Re: Skipping logical replication transactions on subscriber side - Mailing list pgsql-hackers

From Masahiko Sawada
Subject Re: Skipping logical replication transactions on subscriber side
Date
Msg-id CAD21AoD_Fvj-rbEUNGmOJ=Usg0Q669md=bFXTznm1jivXXfvJQ@mail.gmail.com
Whole thread Raw
In response to Re: Skipping logical replication transactions on subscriber side  (Amit Kapila <amit.kapila16@gmail.com>)
Responses Re: Skipping logical replication transactions on subscriber side
List pgsql-hackers
On Fri, Oct 29, 2021 at 8:20 PM Amit Kapila <amit.kapila16@gmail.com> wrote:
>
> On Fri, Oct 29, 2021 at 10:54 AM Masahiko Sawada <sawada.mshk@gmail.com> wrote:
> >
> > On Thu, Oct 28, 2021 at 7:40 PM Amit Kapila <amit.kapila16@gmail.com> wrote:
> > >
> > > On Thu, Oct 28, 2021 at 10:36 AM Masahiko Sawada <sawada.mshk@gmail.com> wrote:
> > > >
> > > > On Wed, Oct 27, 2021 at 7:02 PM Amit Kapila <amit.kapila16@gmail.com> wrote:
> > > > >
> > > > > On Thu, Oct 21, 2021 at 10:29 AM Masahiko Sawada <sawada.mshk@gmail.com> wrote:
> > > > > >
> > > > > >
> > > > > > I've attached updated patches.
> > > >
> > > > Thank you for the comments!
> > > >
> > > > >
> > > > > Few comments:
> > > > > ==============
> > > > > 1. Is the patch cleaning tablesync error entries except via vacuum?

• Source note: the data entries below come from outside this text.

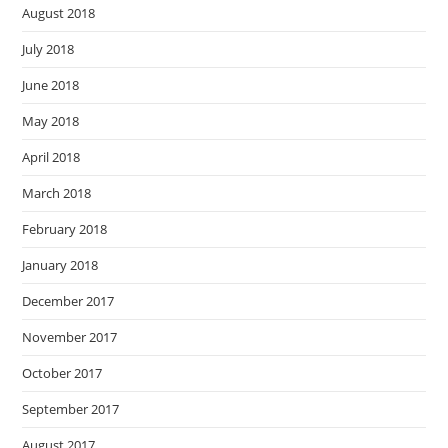
August 2018
July 2018
June 2018
May 2018
April 2018
March 2018
February 2018
January 2018
December 2017
November 2017
October 2017
September 2017
August 2017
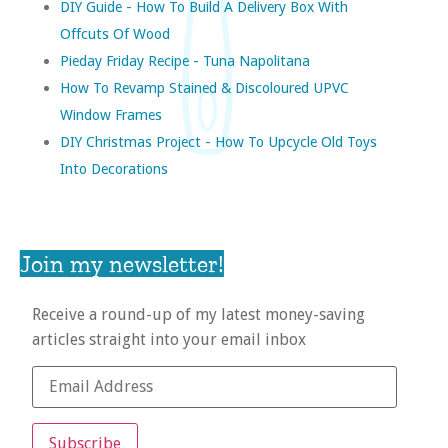
DIY Guide - How To Build A Delivery Box With
Offcuts Of Wood
Pieday Friday Recipe - Tuna Napolitana
How To Revamp Stained & Discoloured UPVC
Window Frames
DIY Christmas Project - How To Upcycle Old Toys
Into Decorations
Join my newsletter!
Receive a round-up of my latest money-saving
articles straight into your email inbox
Subscribe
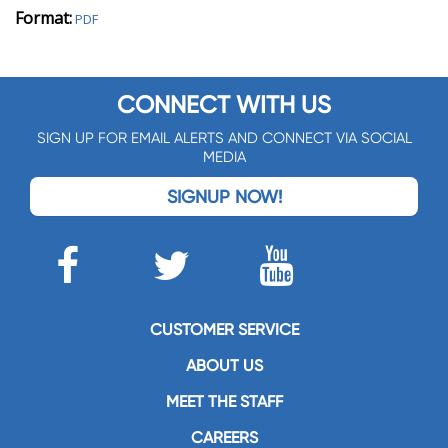
Format:
PDF
CONNECT WITH US
SIGN UP FOR EMAIL ALERTS AND CONNECT VIA SOCIAL
MEDIA
SIGNUP NOW!
CUSTOMER SERVICE
ABOUT US
MEET THE STAFF
CAREERS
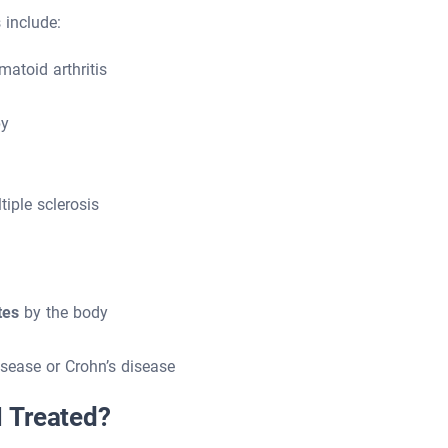
include:
atoid arthritis
py
iple sclerosis
tes
by the body
sease or Crohn’s disease
 Treated?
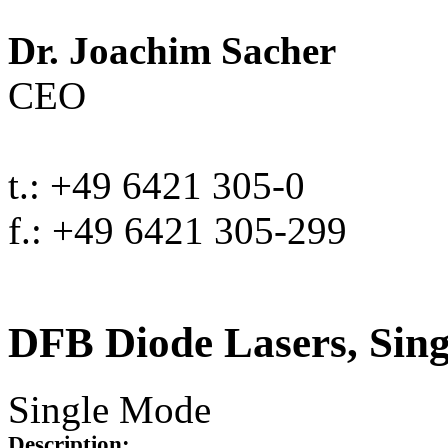
Dr. Joachim Sacher
CEO
t.: +49 6421 305-0
f.: +49 6421 305-299
DFB Diode Lasers, Sin
Single Mode
Description:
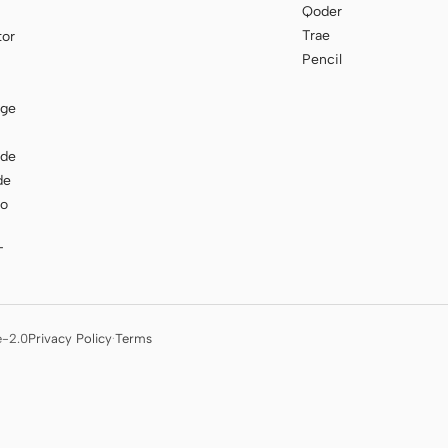
Qoder
Trae
tor
Pencil
age
ode
de
to
T
e-2.0
Privacy Policy
·
Terms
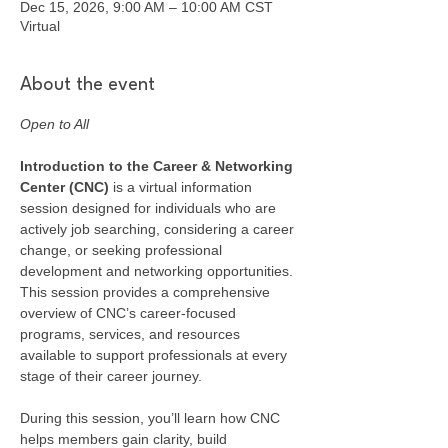
Dec 15, 2026, 9:00 AM – 10:00 AM CST
Virtual
About the event
Open to All
Introduction to the Career & Networking 
Center (CNC) 
is a virtual information 
session designed for individuals who are 
actively job searching, considering a career 
change, or seeking professional 
development and networking opportunities. 
This session provides a comprehensive 
overview of CNC’s career-focused 
programs, services, and resources 
available to support professionals at every 
stage of their career journey.
During this session, you’ll learn how CNC 
helps members gain clarity, build 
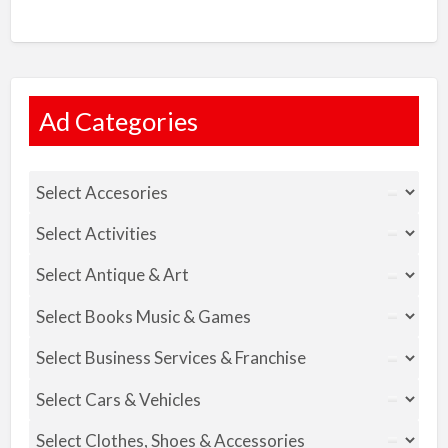
Ad Categories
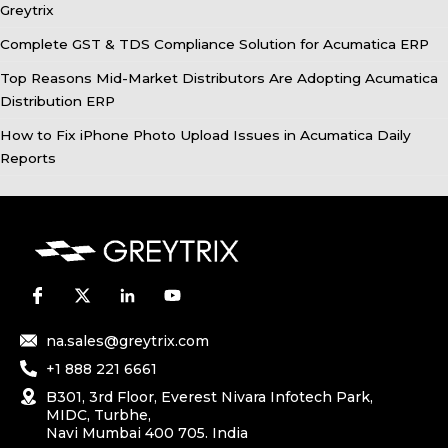
Greytrix
Complete GST & TDS Compliance Solution for Acumatica ERP
Top Reasons Mid-Market Distributors Are Adopting Acumatica
Distribution ERP
How to Fix iPhone Photo Upload Issues in Acumatica Daily
Reports
na.sales@greytrix.com
+1 888 221 6661
B301, 3rd Floor, Everest Nivara Infotech Park,
MIDC, Turbhe,
Navi Mumbai 400 705. India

If
> > > > > not, can't we send a message to remove tablesync errors once tablesync
> > > > > is successful (say when we reset skip_xid or when tablesync is
> > > > > finished) or when we drop subscription? I think the same applies to
> > > > > apply worker. I think we may want to track it in some way whether an
> > > > > error has occurred before sending the message but relying completely
> > > > > on a vacuum might be the recipe of bloat. I think in the case of a
> > > > > drop subscription we can simply send the message as that is not a
> > > > > frequent operation. I might be missing something here because in the
> > > > > tests after drop subscription you are expecting the entries from the
> > > > > view to get cleared
> > > >
> > > > Yes, I think we can have tablesync worker send a message to drop stats
> > > > once tablesync is successful. But if we do that also when dropping a
> > > > subscription, I think we need to do that only the transaction is
> > > > committed since we can drop a subscription that doesn't have a
> > > > replication slot and rollback the transaction. Probably we can send
> > > > the message only when the subscritpion does have a replication slot.
> > > >
> > >
> > > Right. And probably for apply worker after updating skip xid.
> >
> > I'm not sure it's better to drop apply worker stats after resetting
> > skip xid (i.g., after skipping the transaction). Since the view is a
> > cumulative view and has last_error_time, I thought we can have the
> > apply worker stats until the subscription gets dropped.
> >
>
> Fair enough. So statistics can be removed either by vacuum or drop
> subscription. Also, if we go by this logic then there is no harm in
> retaining the stat entries for tablesync errors. Why have different
> behavior for apply and tablesync workers?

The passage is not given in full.